Date: 2009-05-12 03:34 am (UTC)
From: [identity profile] lesbiassparrow.livejournal.com
Wow that looks good. NOM NOM NOM. Why can't I nom through the screen? Whhyyyyy?

Date: 2009-05-12 04:27 am (UTC)
From: [identity profile] gfrancie.livejournal.com
The scientists need to work on that form of technology.

Date: 2009-05-12 04:14 am (UTC)
From: [identity profile] photosexual.livejournal.com
This looks too advanced for me (mostly in gear yet to attain - mixers and cake pans, really...) but I'll be saving it for when I feel adventurous with a cake - or after I've made one the meticulous text-book way and feel like I know where I can wing it.

Date: 2009-05-12 04:26 am (UTC)
From: [identity profile] gfrancie.livejournal.com
It might be a little advanced for what you may want to attempt, but hopefully it will give you the basic idea of cake-making. Cake is pretty forgiving once you know a few tricks and the chemistry.

Date: 2009-05-12 04:55 am (UTC)
From: [identity profile] photosexual.livejournal.com
The most I remember about cake making as a kid was when my mom would send us outside or make us PROMISE to not run or jump or throw things, lest the oh, so delicate cake 'fall' in the oven, and flatten out to be a limp pan of dough. I always thought she was nuts. Or that having a cake fall would be comparable with the end of the world.

I was browsing the potentially easy/beginner baking books the other day. Haven't found one yet that's gonna be easy enough that reading it clicks and makes baking intuitive yet. But there's a lot of baking books yet to see.

Date: 2009-05-12 03:42 pm (UTC)
From: [identity profile] gfrancie.livejournal.com
Yeah that was mostly to get you out of the house or be quiet for a few minutes.
You only have that issue with souffles.
I like her approach that -that is pretty clever.

Date: 2009-05-12 04:16 am (UTC)
From: [identity profile] jess-faraday.livejournal.com
::drool::

Sorry.
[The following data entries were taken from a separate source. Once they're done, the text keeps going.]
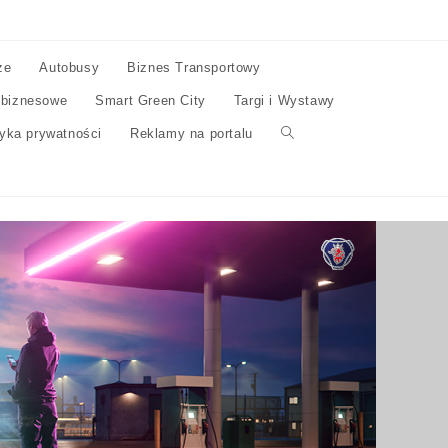
ze
Autobusy
Biznes Transportowy
 biznesowe
Smart Green City
Targi i Wystawy
tyka prywatności
Reklamy na portalu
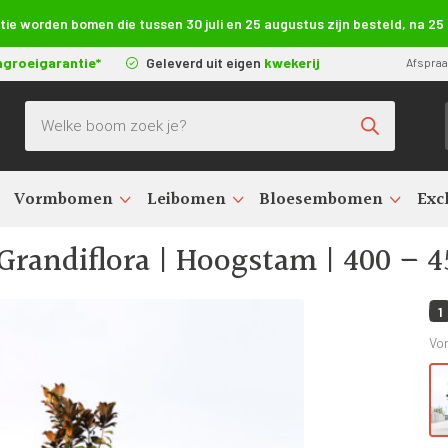
e worden bomen die tussen 30 juli en 25 augustus zijn besteld, na 2
ngroeigarantie*
Geleverd uit eigen
kwekerij
Afspra
Producten zoeken
Vormbomen
Leibomen
Bloesembomen
Exc
 Grandiflora | Hoogstam | 400 – 450 cm
randiflora | Hoogstam | 400 – 
1
Vo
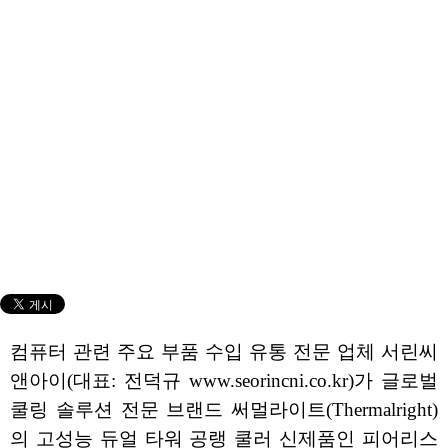
컴퓨터 관련 주요 부품 수입 유통 전문 업체 서린씨
앤아이(대표: 전덕규 www.seorincni.co.kr)가 글로벌
쿨링 솔루션 전문 브랜드 써멀라이트(Thermalright)
의 고성능 듀얼 타워 공랭 쿨러 신제품인 피어리스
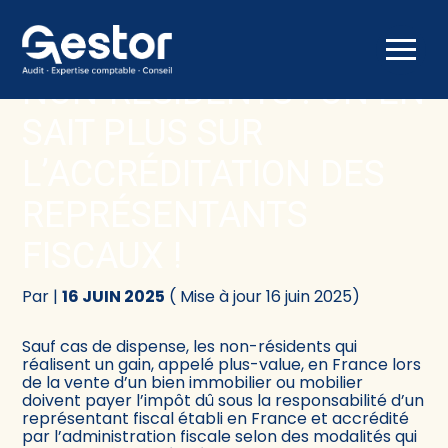
Créer et reprendre une activité
Comptabilité
Aller
au
NON-RÉSIDENTS : ON EN
contenu
Gérer votre quotidien
Fiscalité
SAIT PLUS SUR
Piloter votre activité
Social
L’ACCRÉDITATION DES
REPRÉSENTANTS
Être prêt pour la facturation électronique
Juridique
FISCAUX !
Audit
Par
|
16 JUIN 2025
( Mise à jour 16 juin 2025)
Conseil
Sauf cas de dispense, les non-résidents qui
réalisent un gain, appelé plus-value, en France lors
de la vente d’un bien immobilier ou mobilier
doivent payer l’impôt dû sous la responsabilité d’un
représentant fiscal établi en France et accrédité
par l’administration fiscale selon des modalités qui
Let me clean that up.

Date: 2009-05-12 04:26 am (UTC)
From: [identity profile] gfrancie.livejournal.com
*hands you a moist towelette*

Date: 2009-05-12 04:26 am (UTC)
From: [identity profile] ingopixel.livejournal.com
the oher day i saw this recipe in the ny times (http://query.nytimes.com/gst/fullpage.html?res=9C07E0D9123EF93AA15757C0A96F9C8B63&partner=rssnyt&emc=rss) and tonight my husband made it for dinner. it was good.

Date: 2009-05-12 04:28 am (UTC)
From: [identity profile] gfrancie.livejournal.com
That does look like good stuff. Simple but very satisfying.

Date: 2009-05-12 04:28 am (UTC)
From: [identity profile] ingopixel.livejournal.com
it was deceptively hearty. mmm, soggy bread stew!

Date: 2009-05-12 04:38 am (UTC)
From: [identity profile] jillbutt.livejournal.com
The cake looks beautiful! What do you use almond flour for?

Date: 2009-05-12 03:43 pm (UTC)
From: [identity profile] gfrancie.livejournal.com
Usually tarts and things.

Date: 2009-05-12 05:19 am (UTC)
From: [identity profile] rat-kitten.livejournal.com
This looks perfect for my mother's birthday cake in July -- she loves almonds, plus I bet that Drambuie would work nicely in the frosting. And she loves loves loves Drambuie. Now, I just have to find almond flour...

Date: 2009-05-12 03:43 pm (UTC)
From: [identity profile] gfrancie.livejournal.com
Do you have a Trader Joe's near? They tend to carry it.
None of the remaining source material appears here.